**DATASET ENTRIES:**
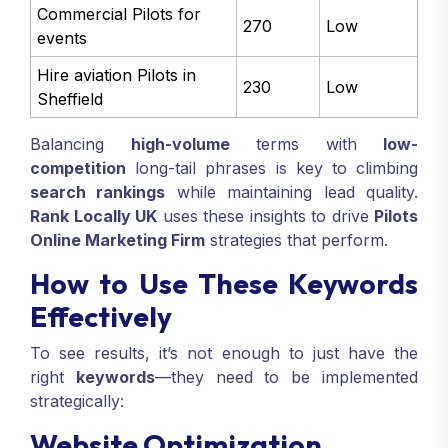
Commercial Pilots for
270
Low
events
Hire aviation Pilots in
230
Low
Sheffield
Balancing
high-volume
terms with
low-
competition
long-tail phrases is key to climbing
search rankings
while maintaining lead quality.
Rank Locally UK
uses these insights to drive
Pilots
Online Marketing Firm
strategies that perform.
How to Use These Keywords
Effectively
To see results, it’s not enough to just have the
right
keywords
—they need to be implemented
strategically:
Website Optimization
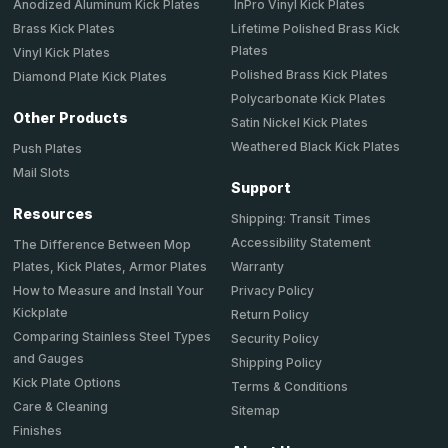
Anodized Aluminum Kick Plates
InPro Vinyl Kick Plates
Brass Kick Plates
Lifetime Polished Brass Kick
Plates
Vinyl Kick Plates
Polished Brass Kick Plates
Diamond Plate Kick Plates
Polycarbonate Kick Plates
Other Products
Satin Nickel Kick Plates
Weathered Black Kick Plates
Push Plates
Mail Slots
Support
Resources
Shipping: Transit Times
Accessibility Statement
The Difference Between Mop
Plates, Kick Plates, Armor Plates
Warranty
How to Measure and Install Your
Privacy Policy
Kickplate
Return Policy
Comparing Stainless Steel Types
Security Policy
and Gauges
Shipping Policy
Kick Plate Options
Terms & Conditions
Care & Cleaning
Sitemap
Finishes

**ASSIGNMENT:** Count each line of the listing above in which "Brass" appears, and give that count with nothing added.

**SOLUTION FOR THIS PROBLEM:** 3